Employers sometimes overlook the fact that proposals can change during consultation – for example, an employee who has been selected for redundancy based on selection criteria might challenge their scoring successfully and another employee could end up being made redundant instead. Employers should be wary of giving premature reassurance to individuals who are not provisionally selected for redundancy, as that may change.
It’s also essential to respect the privacy of employees – any “all staff” announcements should avoid mentioning the names or individual job titles of those whose roles are at risk of redundancy.
At the same time, however, employers should not lose sight of the impact of redundancy processes on other staff. Those retained staff may also need to be consulted over any changes to their roles.

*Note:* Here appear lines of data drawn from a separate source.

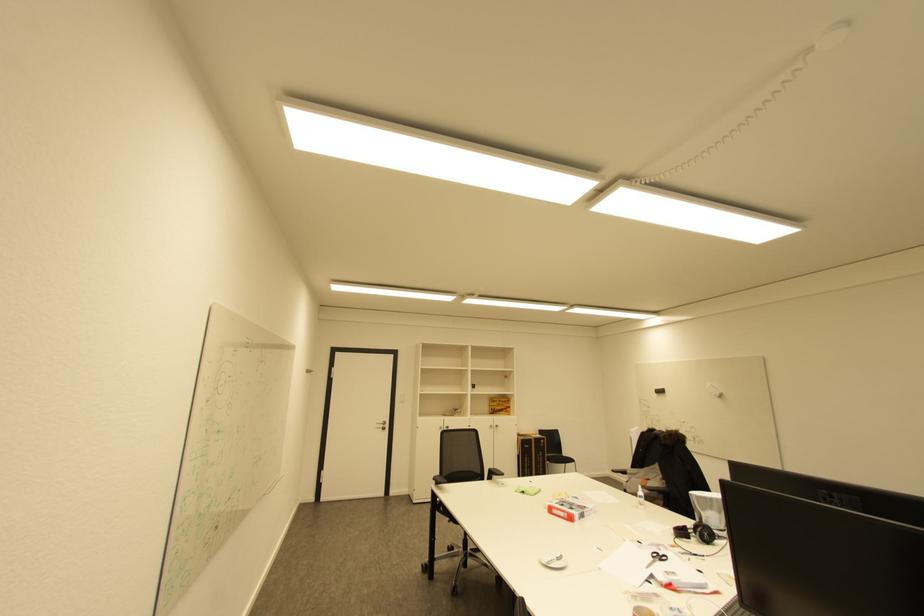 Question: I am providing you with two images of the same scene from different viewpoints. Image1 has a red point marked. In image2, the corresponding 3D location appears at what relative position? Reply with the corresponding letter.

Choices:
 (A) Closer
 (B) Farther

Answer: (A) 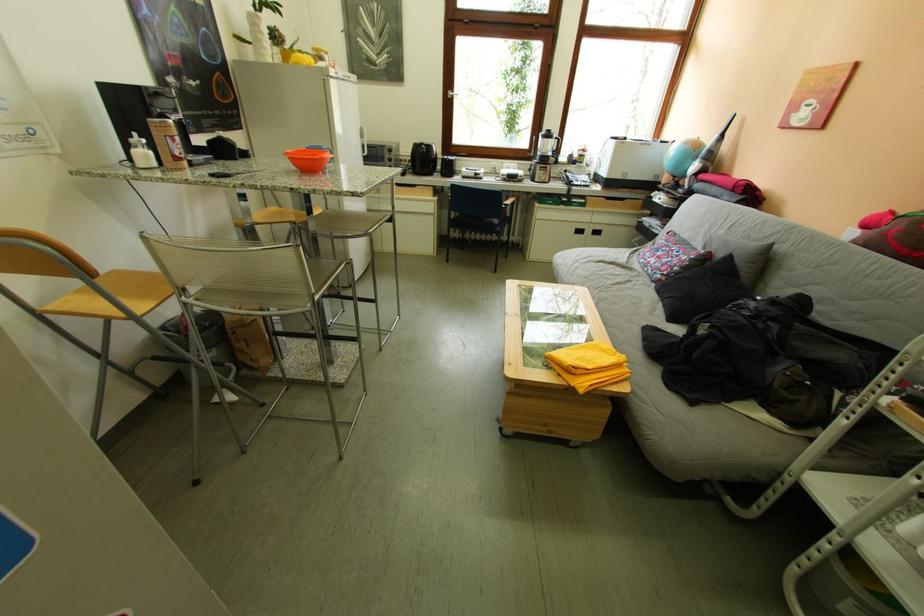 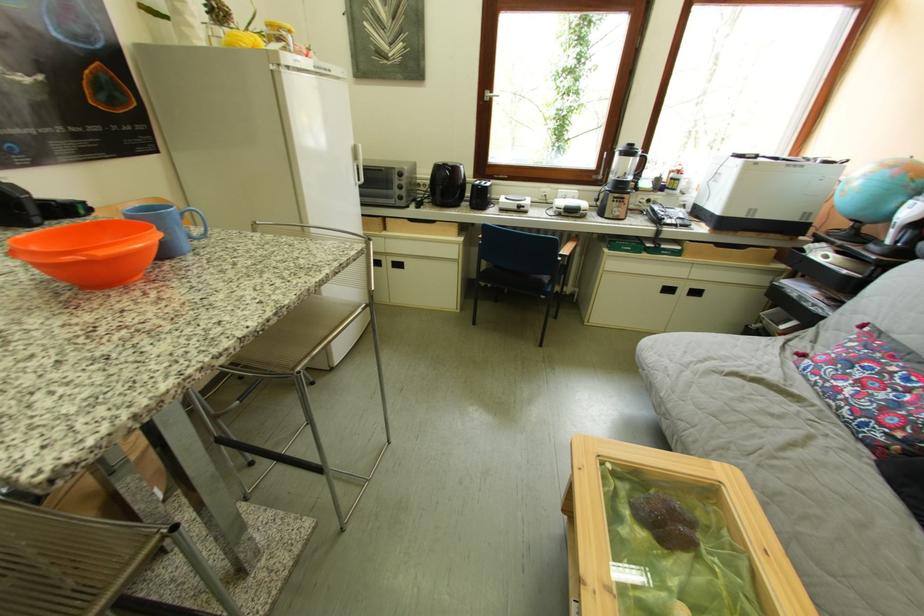 Where in the second image is the point corresponding to point (430, 150) from the first image?

(451, 171)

It’s also common for other staff to feel unsettled so internal communications to all staff should be carefully planned as a key element of any major restructuring or redundancy process, to minimise conjecture and reassure other staff that the business is acting ethically and lawfully. Any perception that the business has acted unfairly is likely to have a negative impact on retention and recruitment, particularly as it’s very easy for details to enter the public domain via social media.
In the UK, what are the legal requirements for informing and consulting with employees during a reorganisation, and how do these affect internal communications?
Where 20 or more employees are proposed to be made redundant (which includes terminations by reason of a reorganisation) any at one establishment (often – but not always – meaning one location), the employer is obliged to consult collectively with a trade union (if it recognises one for these purposes) or elected employee representatives. The employee representatives must be given certain written information and information must also be given to the Government’s Insolvency Service. The employer must then consult with them collectively for at least 30 days (or 45 days if 100 or more redundancies are proposed) before the redundancies are put into effect.
If the reorganisation includes an internal transfer to another employer, there will likewise be a requirement to consult collectively under the Transfer of Undertakings Regulations, known as TUPE (although consultation can take place directly, rather than through representatives, if the employer employs fewer than 10 staff).
Employers making any redundancies must also consult individually with the employees whose redundancy is proposed. This entails notifying them in writing that they are at risk of redundancy and explaining why, meeting with them to discuss alternative roles, any challenge to the redundancy or any queries, confirming the outcome of the consultation in writing, serving notice of termination and giving them the right to appeal.
Are there any legal requirements for communicating a reorganisation to employees in a certain way, for example, through email or face-to-face meetings?
Certain information must be given in writing to employee representatives when consulting collectively. Formal notification to an employee that they are “at risk” of redundancy and the outcome of the consultation should always be in writing (and it will usually be a contractual requirement to give notice of termination in writing).
There is no requirement that consultation meetings must take place face-to-face, but we would recommend this unless it is impossible in practical terms. Remote meetings are less easy to manage effectively and may be less conducive to providing the appropriate support and sympathy than a face-to-face meetings. They may also make it less easy to facilitate a discussion about settlement terms, which employers may be keen to progress. Remote meetings also increase the risk of covert recording and breaches of confidentiality. As some businesses have discovered, they can also result in negative publicity.